To find it, start with your pencil. Pencil “lead” consists of graphite, made up of layers and layers of carbon. Weak bonds allow graphite to be pulled apart easily as the pencil travels over paper. “As you write, bits flake off,” she says.
Most of those bits are just more graphite, but likely your pencil has deposited the odd morsel of graphene, too.
That graphene — Nicol’s 2D “miracle” — is a sheet of carbon only one atom thick. Those atoms link together in a regular latticework of honeycomb shapes resembling chicken wire. At that scale, the material takes on what the Guelph physicist calls “exotic quantum properties.”
The electrons in this two-dimensional crystal act as though they have no mass, akin to photons, or particles of light. “They run like crazy through the lattice,” says Nicol. That suggests the material could make a great electrical conductor for use in electronics.
Also a potential boon for phones or computer touch screens is graphene’s flexibility. “Imagine your computer if you could just roll it up.”
It’s lightweight, but it’s strong — even stronger than steel. Nicol says a square metre of the stuff could hold up a cat, even though the material would weigh no more than the cat’s whiskers. Mix graphene into plastic, and you get a stronger substance with electrical properties.
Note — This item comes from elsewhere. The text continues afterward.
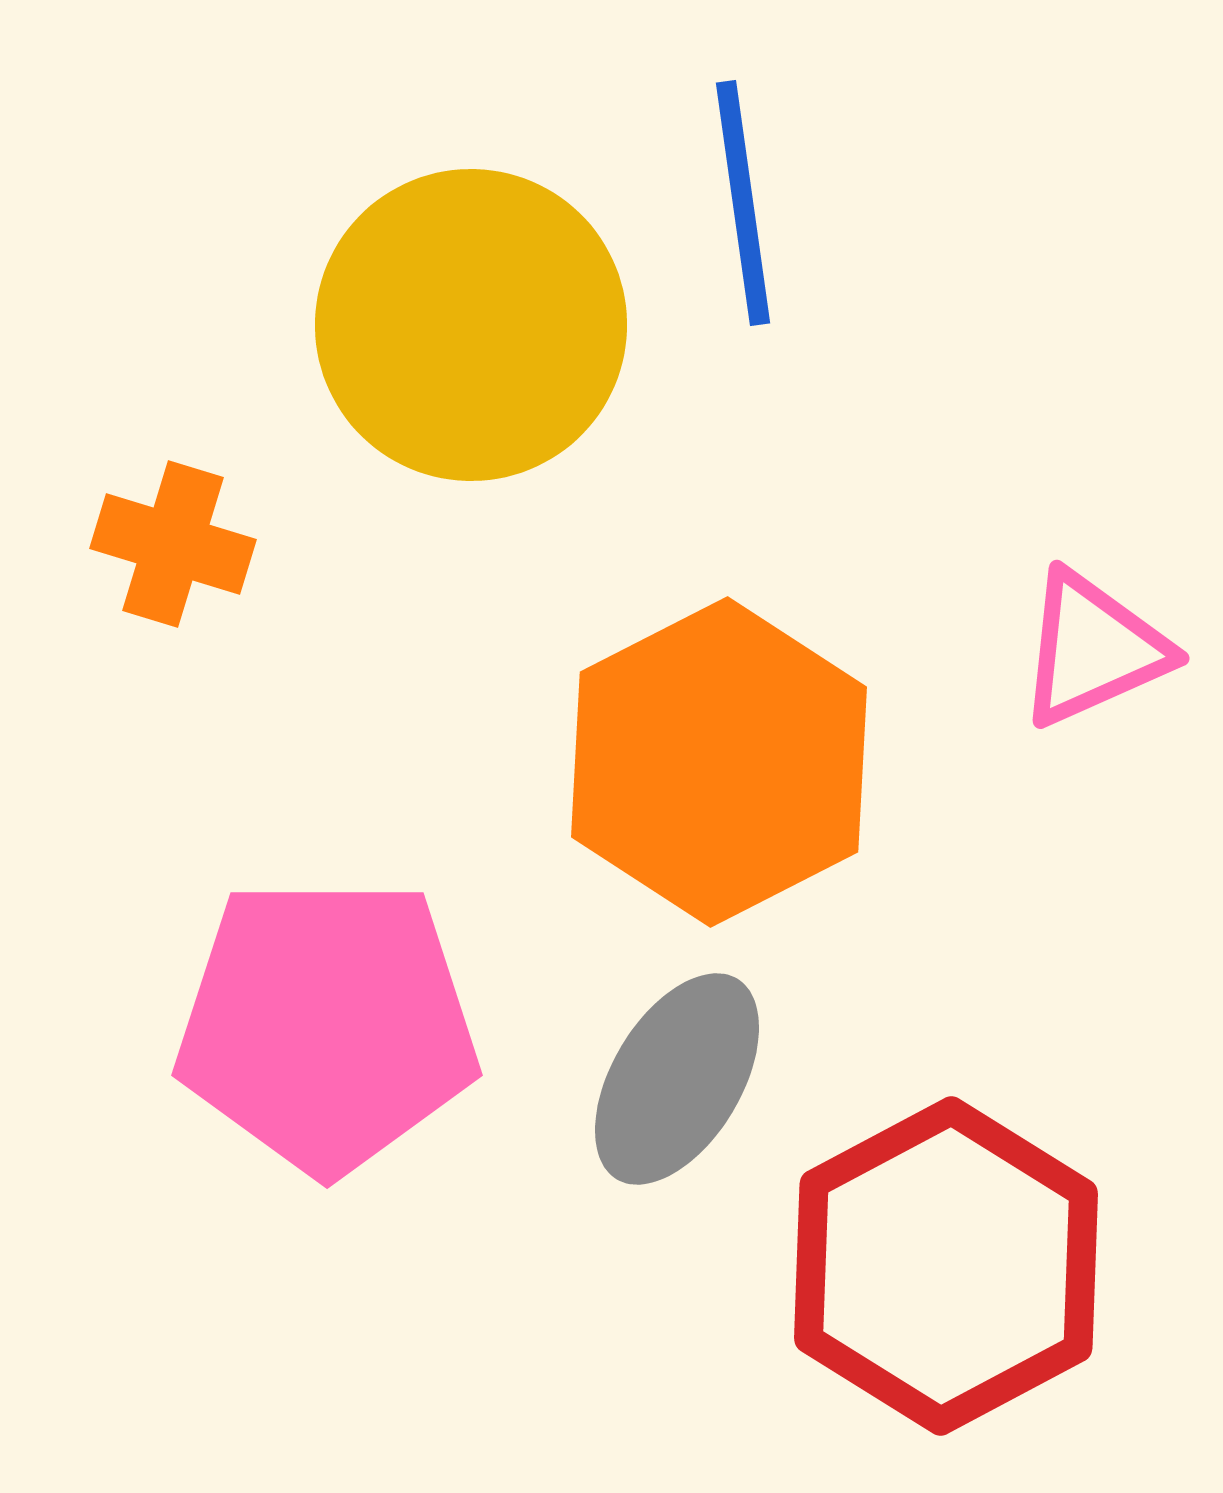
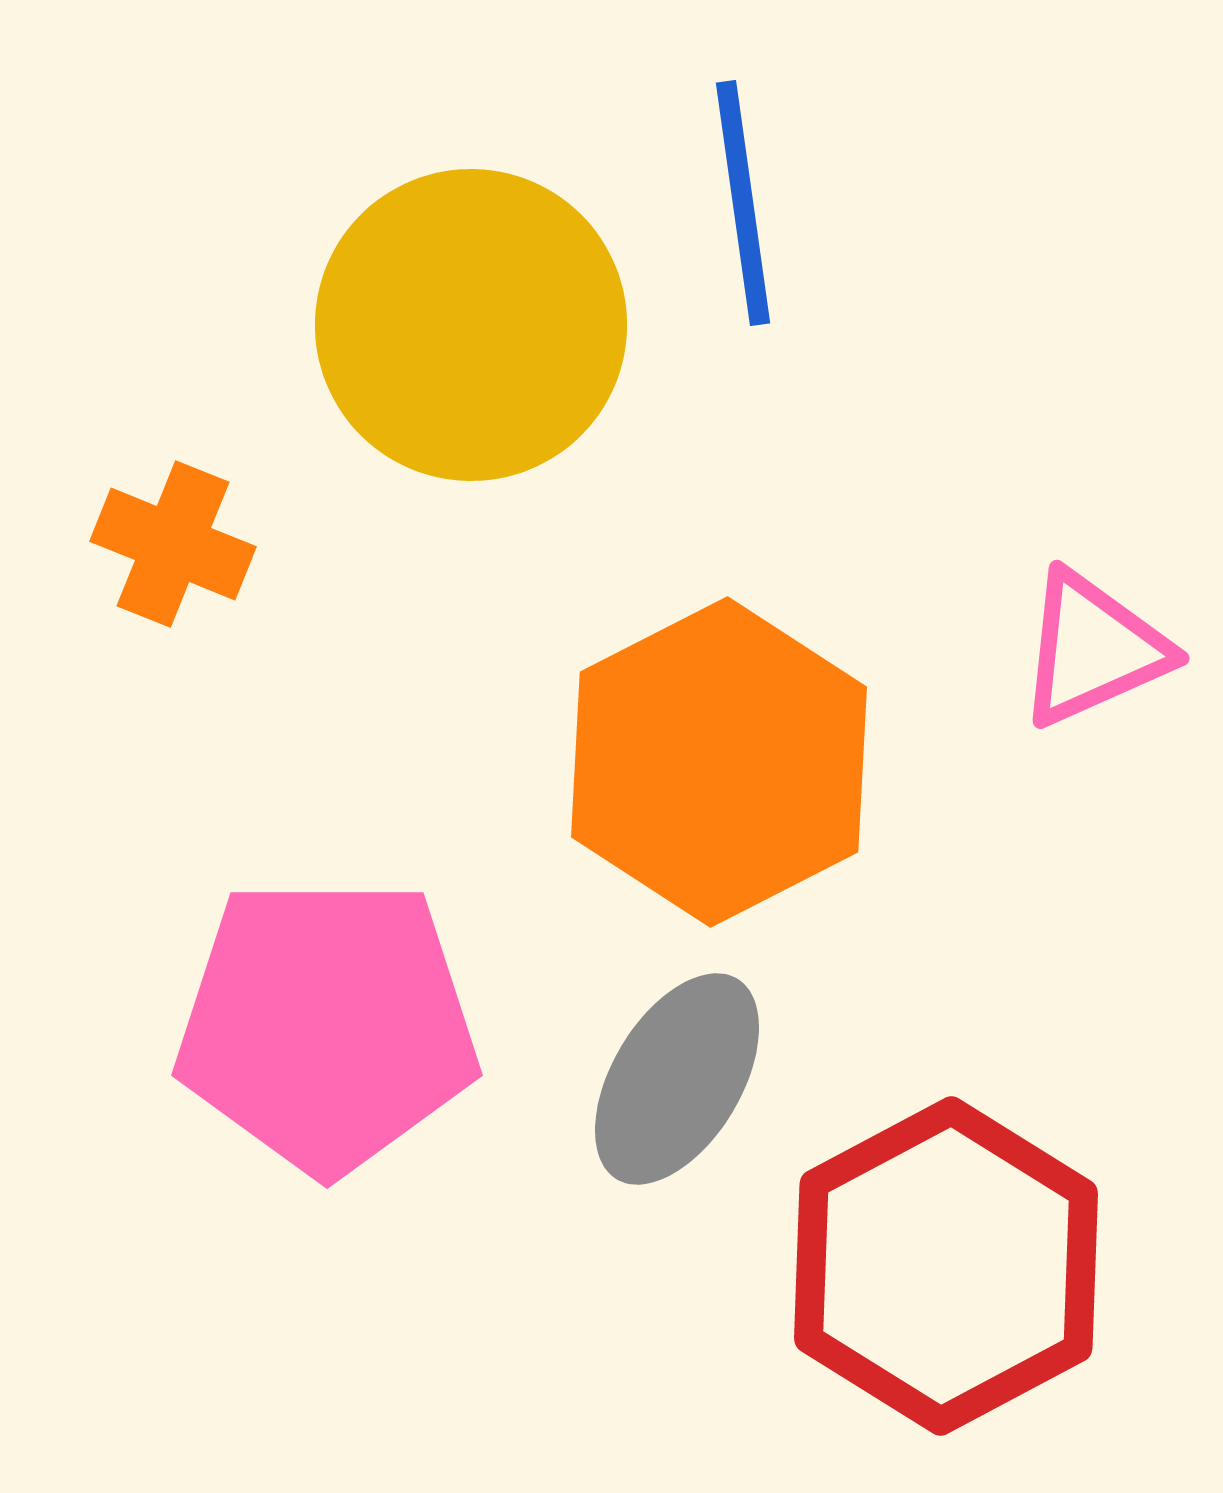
orange cross: rotated 5 degrees clockwise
It would also allow electronics companies to make even smaller products without problems of interference and heat that plague silicon at miniature scales.
Another benefit: ubiquitous carbon would be cheaper than indium, a less common element now used for liquid crystal displays and touch screens. “Everything around us is carbon,” says Nicol.
No company has yet marketed a graphene-based product. But numerous patents have been taken out, and companies are working on potential applications.
Some have made prototypes of computer and tablet screens. One company is looking into rechargeable batteries no thicker than a human hair.
“There’s a lot of potential. There’s a lot of hype, but they’re making things pretty fast,” she says. Earlier this year, the European Commission pledged two billion euros to two promising research areas: the brain and graphene. Referring to Silicon Valley, she says, “They want to make Europe the ‘Graphene Valley.’”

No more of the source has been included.